I think it might be easy to write off the jobs when looked at in isolation, but I think it's more competitive if you think of the two as tied together. Compare a pearl diver and angler with a farmer and artisan.
This is the trade off you get before any bonuses:
-3 Consumer Goods
+4 Minerals
+4 Trade
The "before any bonuses" makes a big difference: in practice, lower base upkeep is a lot less valuable than higher base output.
Artisans look kind of mediocre because they consume a whopping 6 minerals while miners only make 4, and sure enough, Artisans are very expensive to run early on, which is why players try to find ways around them. But as the game progresses, you start mining much more efficiently, and factory worlds also give a substantial upkeep discount to Artisans, so now the upkeep isn't so onerous any more, while the output per Artisan is also much better due to bonuses, so in the end you don't even need that many Artisans. By contrast, if you rely on Pearl Divers for CGs, you will always need a lot more of them than you would Artisans, because their base output is so low. That means you're wasting a lot of pops on a weak job, and in the end you'd be better off just making a factory world or two with regular old Artisans.
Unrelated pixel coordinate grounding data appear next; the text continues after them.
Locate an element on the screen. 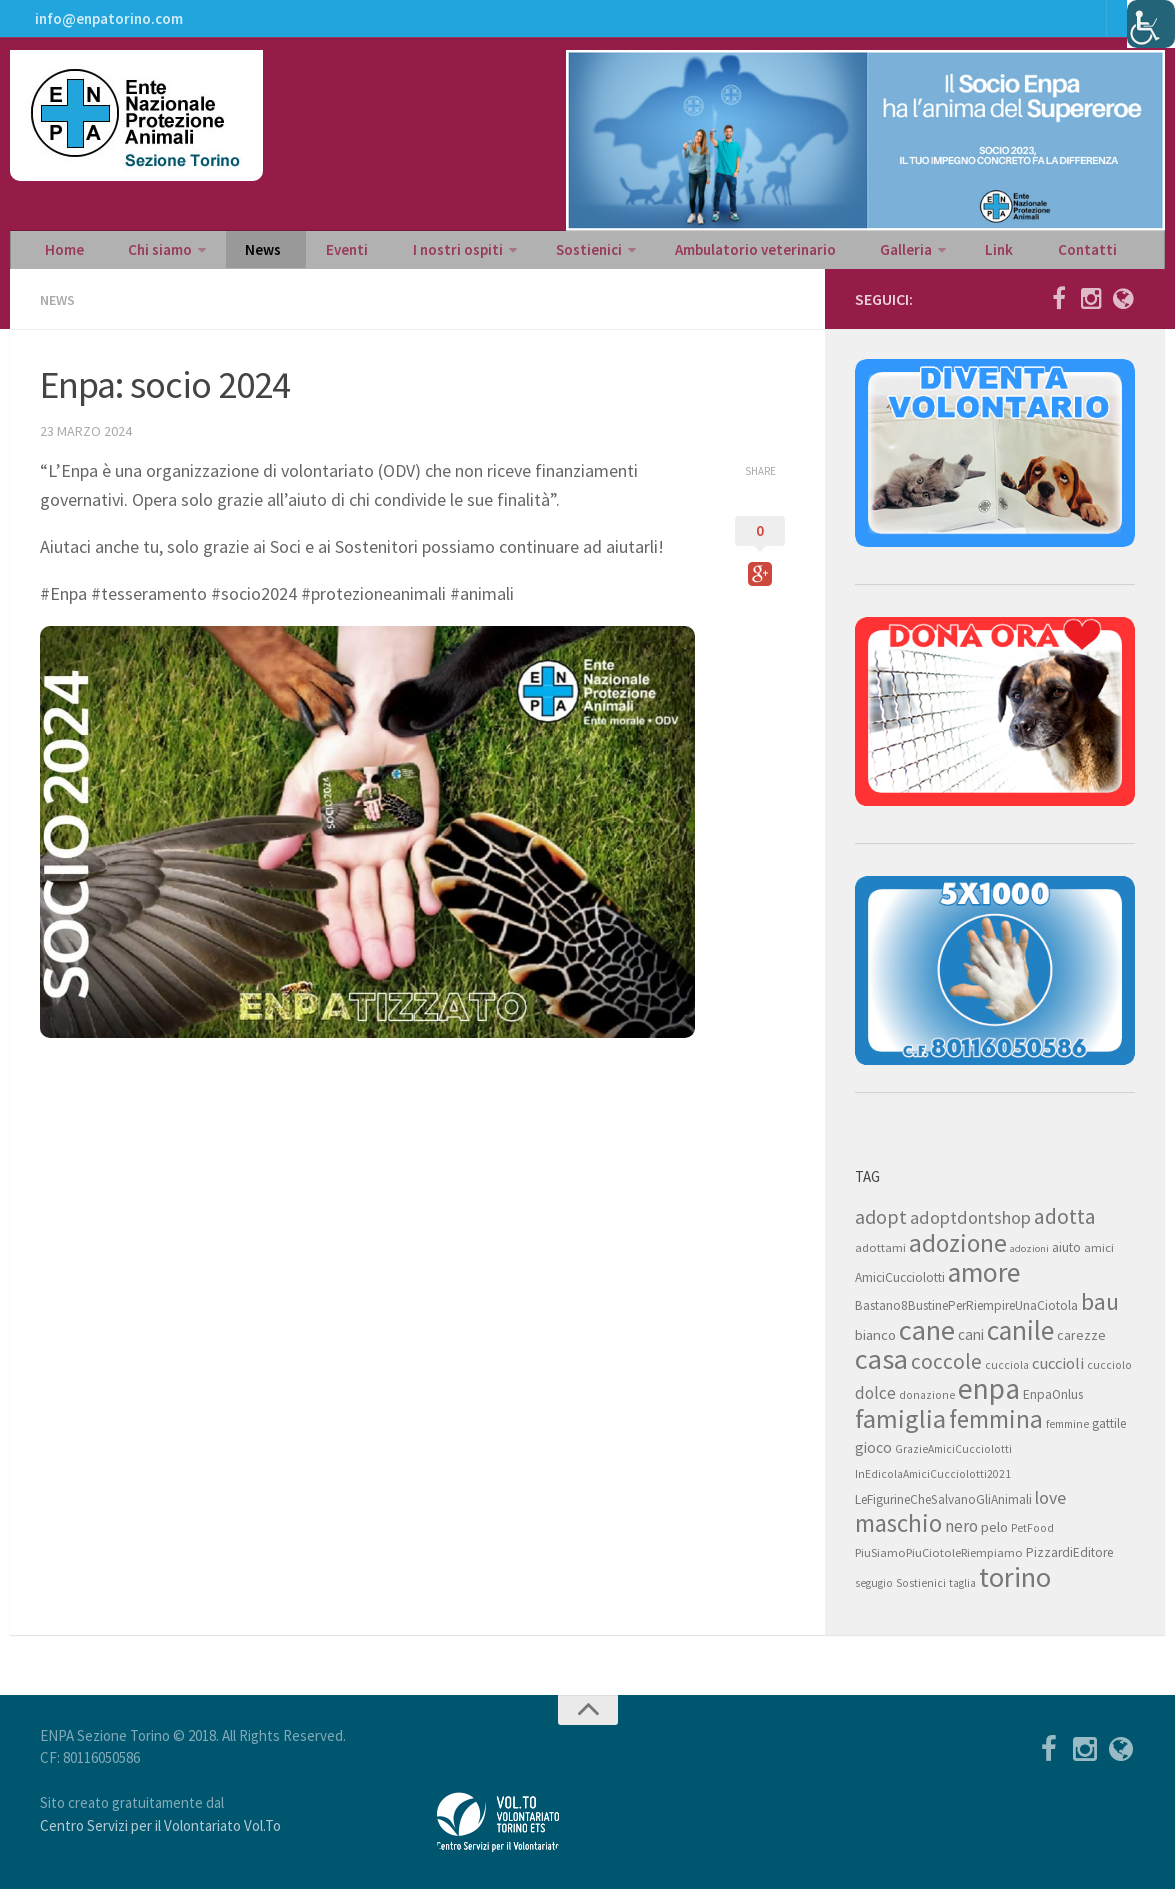 The image size is (1175, 1901). amore [amore (63 elementi)] is located at coordinates (984, 1284).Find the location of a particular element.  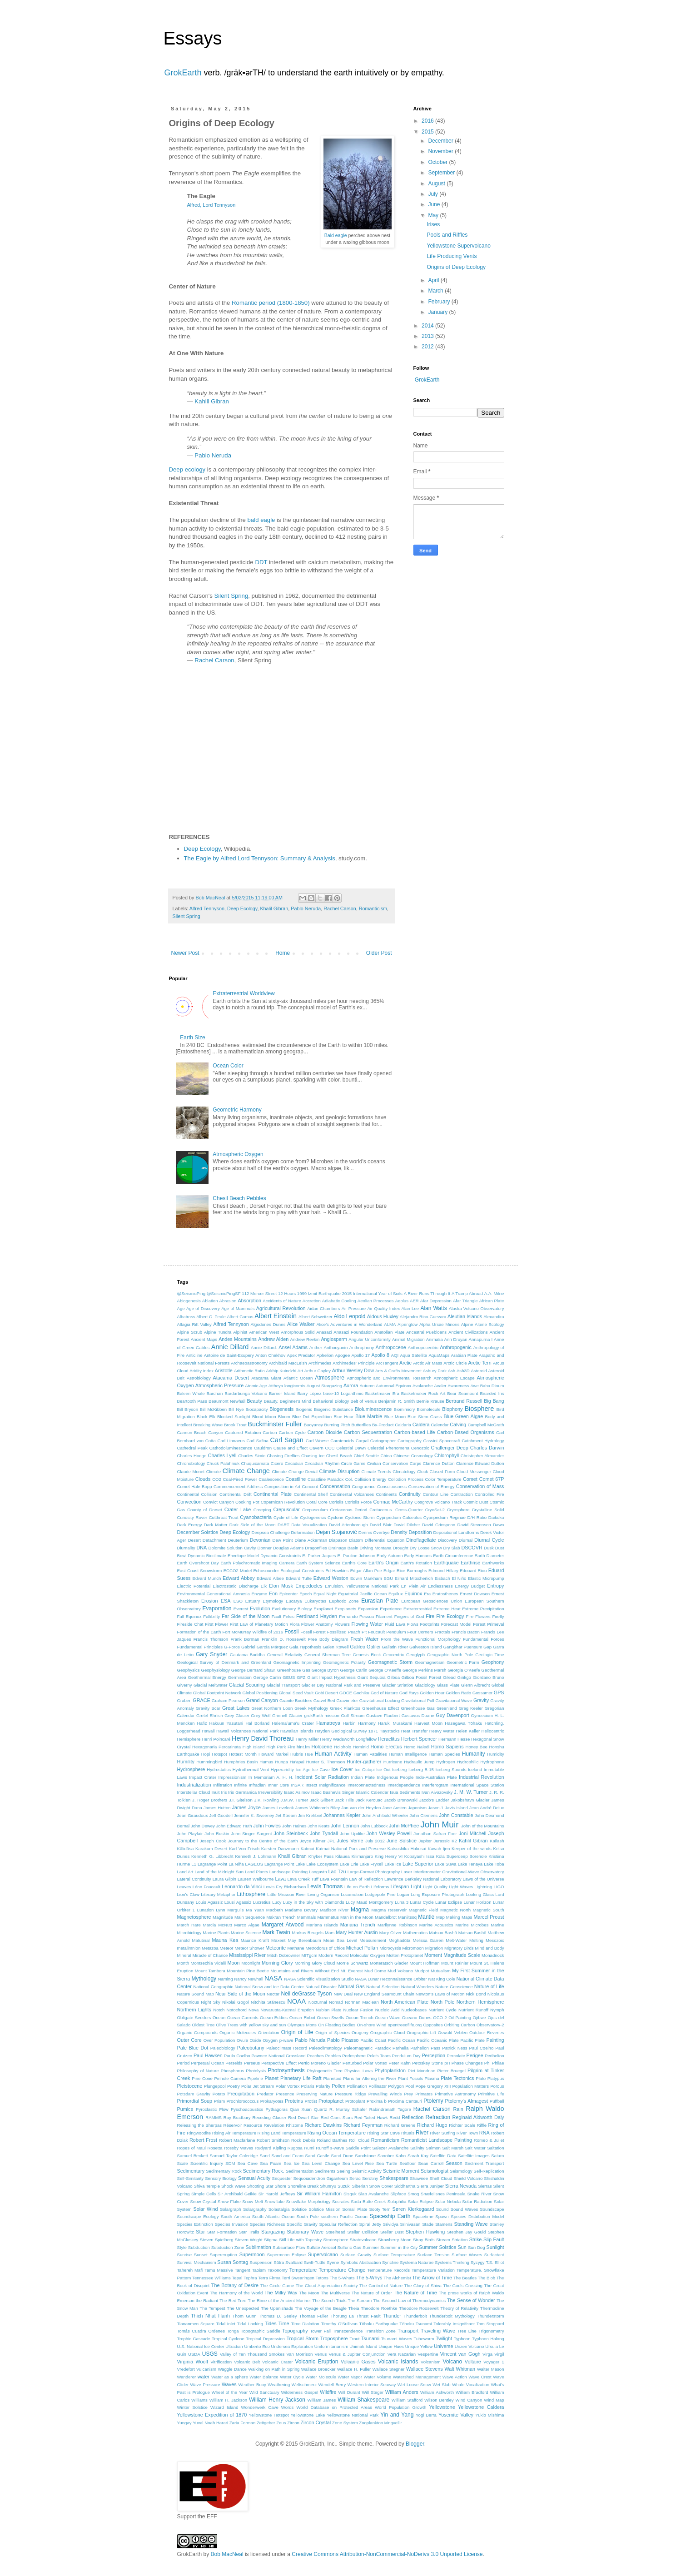

Katsushika Hokusai is located at coordinates (407, 1848). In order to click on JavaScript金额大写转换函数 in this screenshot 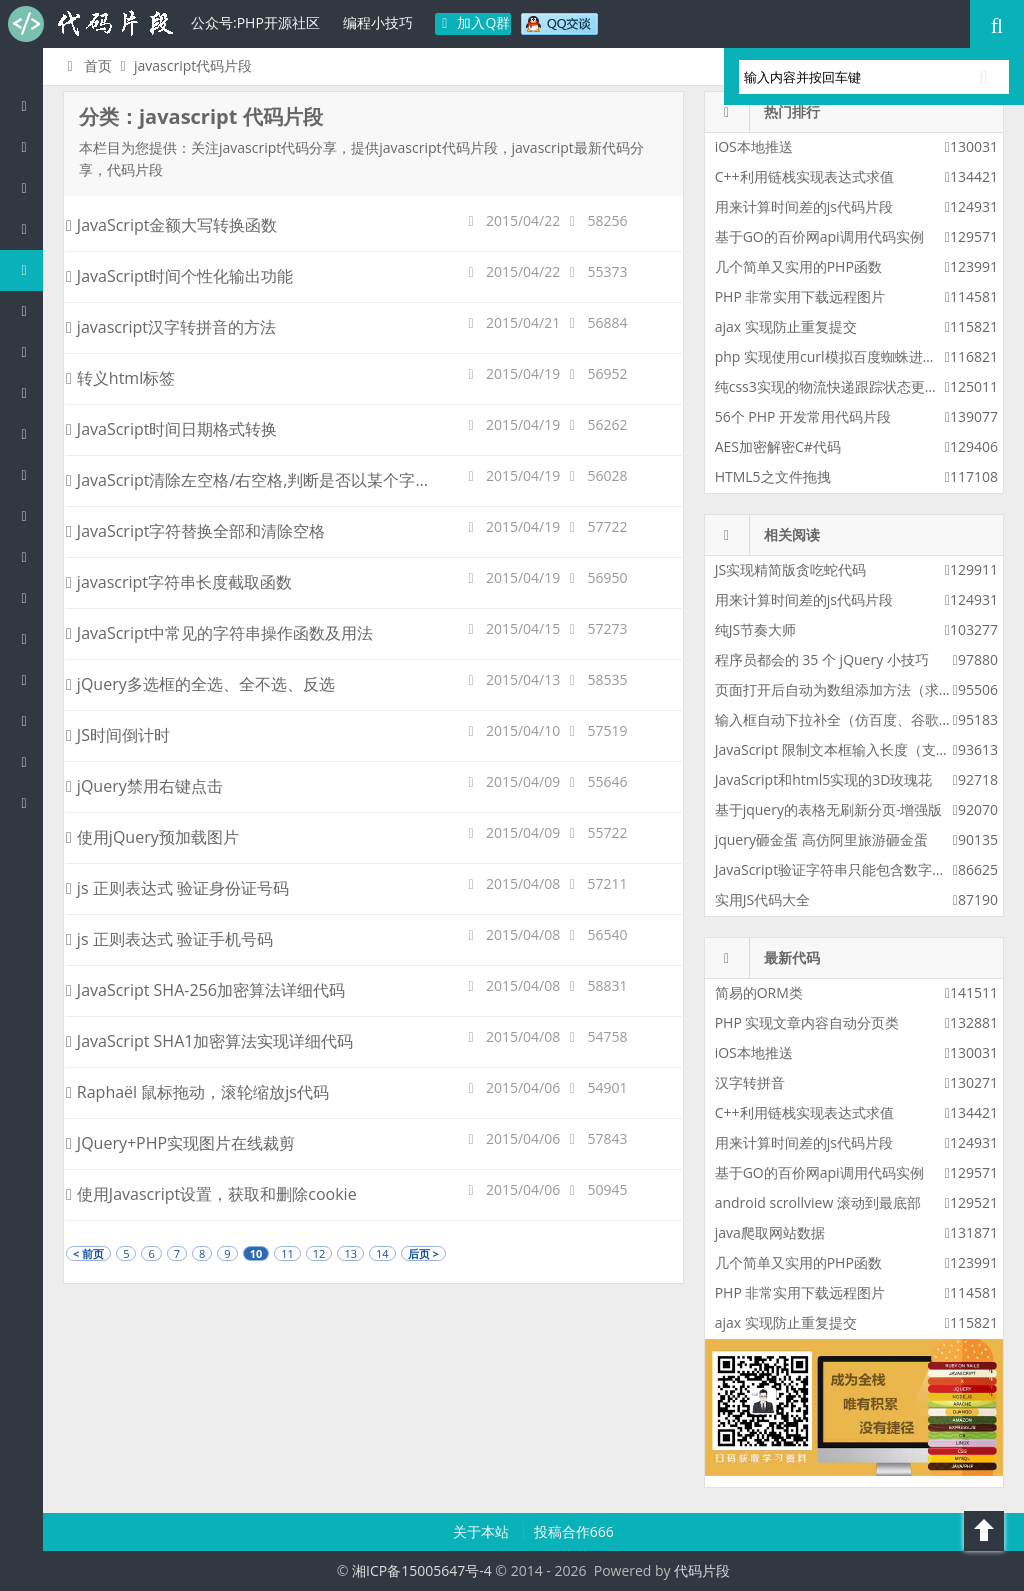, I will do `click(171, 225)`. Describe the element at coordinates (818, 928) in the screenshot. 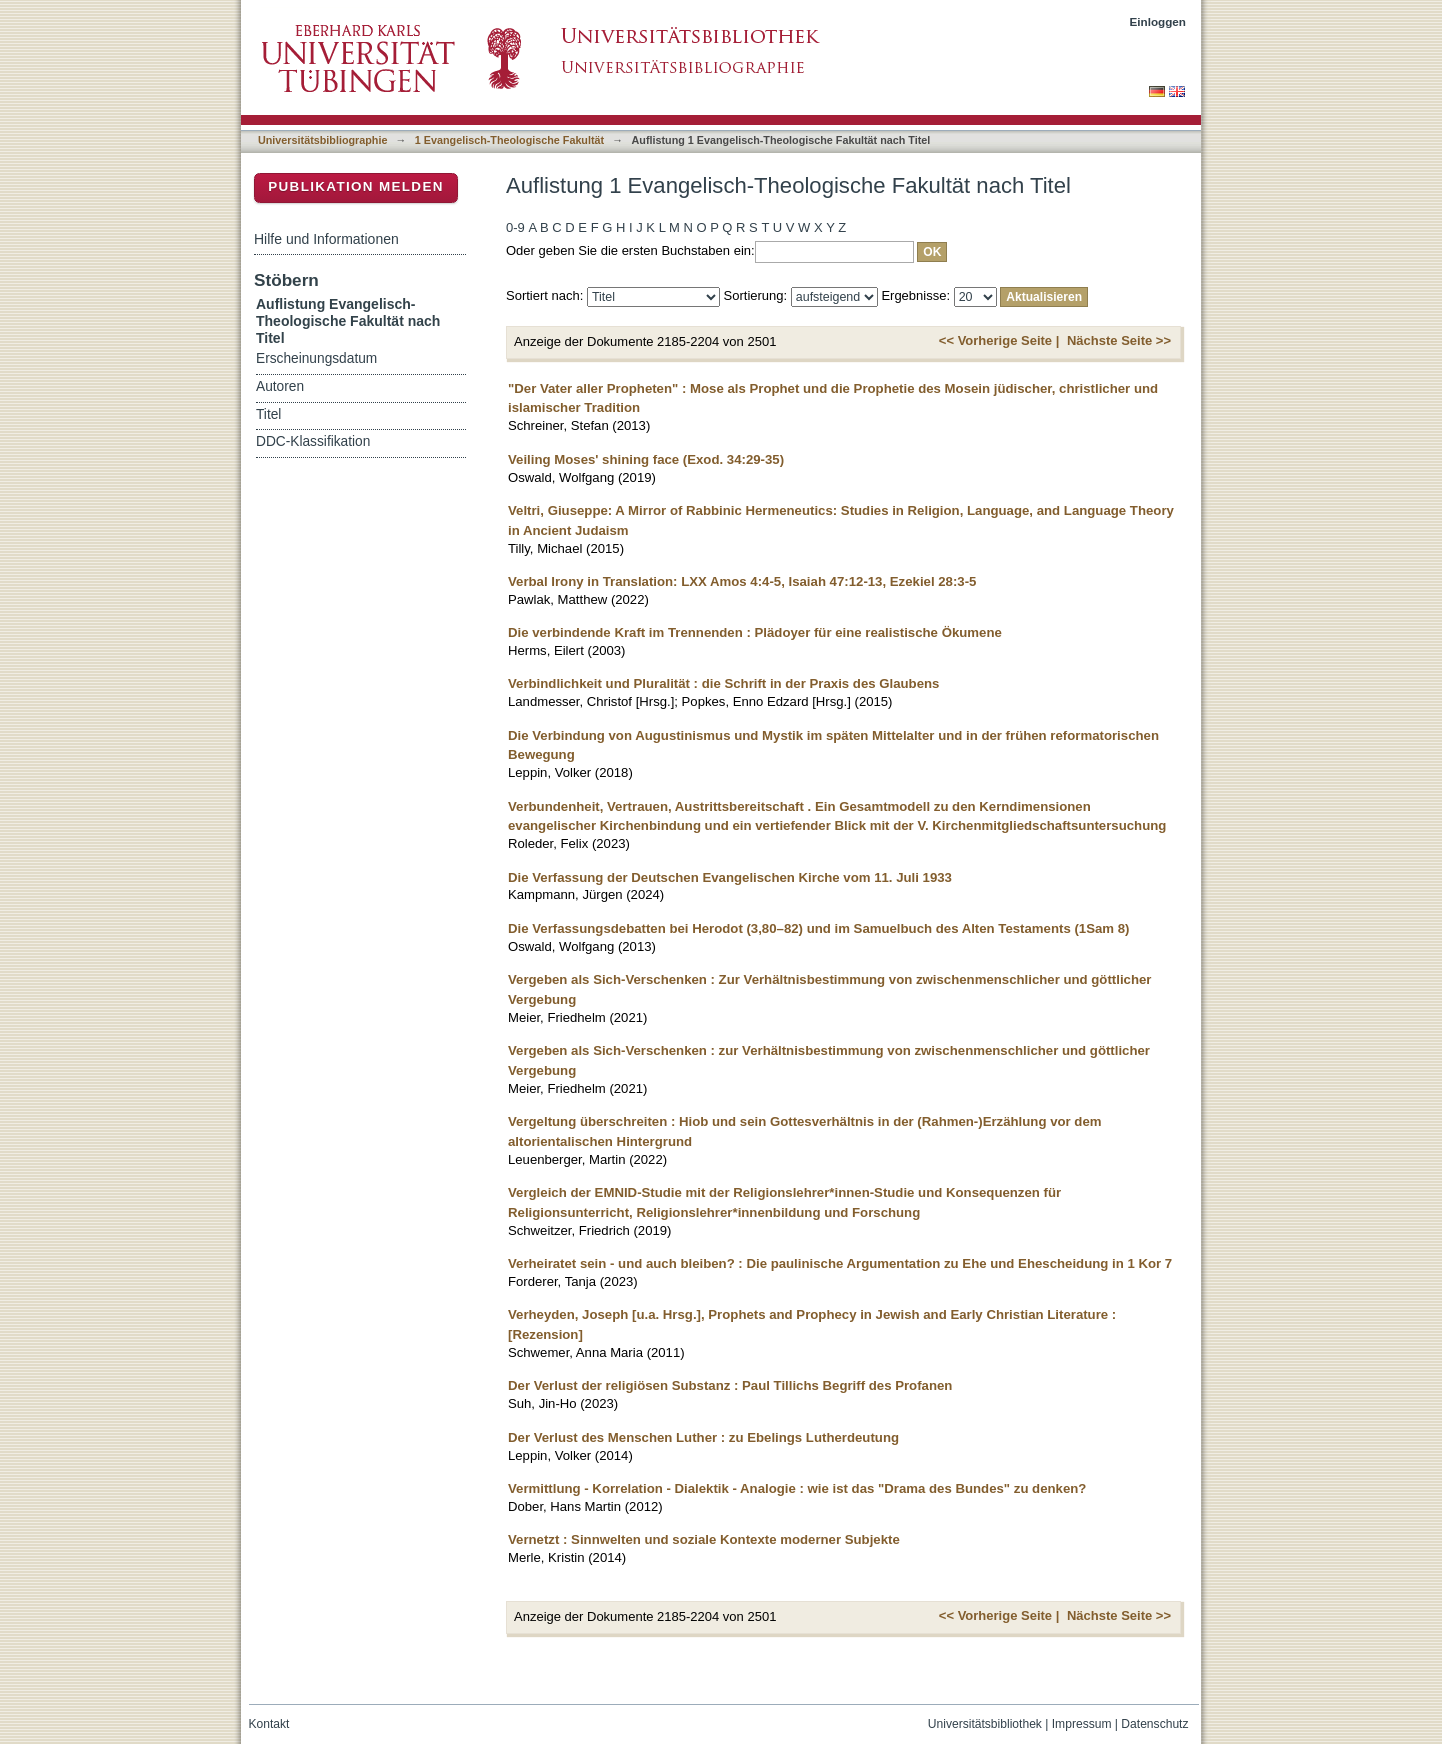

Now Anglers are significantly stronger than Farmers per job, no ambiguity there. It's just that especially early in the game, you'd rather not be building a whole district for just one good job. Also, Farmers aren't such a great point of comparison because they're another job players generally try to avoid, because food tends to be cheap and abundant anyway for other reasons (such as hydroponics bays) and other resources take a higher priority. So at an empire level, having a strong food job isn't necessarily that big of a deal. (For similar reasons, Masterful Crafters, while a lot better than Anglers, isn't quite as strong as it looks for most builds: unless you really go all in on CG consumption with a Utopian Technocracy or something, you just don't need that many CG-producing specialists in the first place.)